But I may be told, perhaps, that men by their sufferings, though they do not prove their doctrines to be true, yet prove at least their own sincerity: as if it were a thing impossible for men to dissemble at the point of death. Alas! how many instances are there of men's denying facts plainly proved, asserting facts plainly disproved, even with the rope around their necks? Must all such pass for innocent sufferers, sincere men? If not, it must be allowed, that a man's word at the point of death is not always to be relied on. - Thomas Sherlock [1]
[1] Trial of the Witnesses of the Resurrection of Jesus (1729)
7. APOSTOLIC DOCTRINES
PAUL'S “NEW COVENANT”
[Paul], sound in mind and understanding, instructed in the accuracy of the law of his fathers, who had so often cleverly recalled Moses to mind, appears to be soaked with wine and drunkenness; for he makes an assertion which removes the ordinance of the law, saying to the Galatians, "Who bewitched you that ye should not obey the truth," that is, the Gospel? (Gal. iii. 1). Then, exaggerating, and making it horrible for a man to obey the law, he says, "As many as are under the law are under a curse" (Gal. iii. 10). The man who writes to the Romans "The law is spiritual" (vii. 14), and again, "The law is holy and the commandment holy and just," places under a curse those who obey that which is holy! Then, completely confusing the nature of the question, he confounds the whole matter and makes it obscure, so that he who listens to him almost grows dizzy, and dashes against the two things as though in the darkness of the night, stumbling over the law, and knocking against the Gospel in confusion, owing to the ignorance of the man who leads him by the hand. - Porphyry, 3rd century [1]
[1] From Macarius, Apocriticus 3:33
PAUL'S DELAYED PROPHECY
[W]e may reasonably declare that it is full of twaddle to say that men will ever be caught up into the air [1Thess4:17]. And Paul's lie becomes very plain when he says, "We which are alive." For it is three hundred years since he said this, and no body has anywhere been caught up, either Paul's or any one else's. So it is time this saying of Paul became silent, for it is driven away in confusion. We must mention also that saying which Matthew gave us, in the spirit of a slave who is made to bend himself in a mill-house, when he said, "And the gospel of the kingdom shall be preached in all the world, and then shall the end come." For lo, every quarter of the inhabited world has experience of the Gospel, and all the bounds and ends of the earth possess it complete, and nowhere is there an end, nor will it ever come. So let this saying only be spoken in a corner! - Porphyry, 3rd century [1]
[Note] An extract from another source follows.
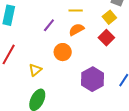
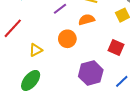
red square: (106, 38) -> (116, 47), moved, turned -35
[1] From Macarius, Apocriticus 4:2
THE EUCHARIST
That saying of the Teacher is a far-famed one, which says, "Except ye eat my flesh and drink my blood, ye have no life in yourselves." Truly this saying is not merely beast-like and absurd, but is more absurd than any absurdity...that a man should taste human flesh, and drink the blood...and that by doing this he should have eternal life. For, tell me, if you do this, what excess of savagery do you introduce into life? ...Men have made up strange tales, but nothing so pernicious as this, with which to [beguile] the simple. - Porphyry, 3rd century [1]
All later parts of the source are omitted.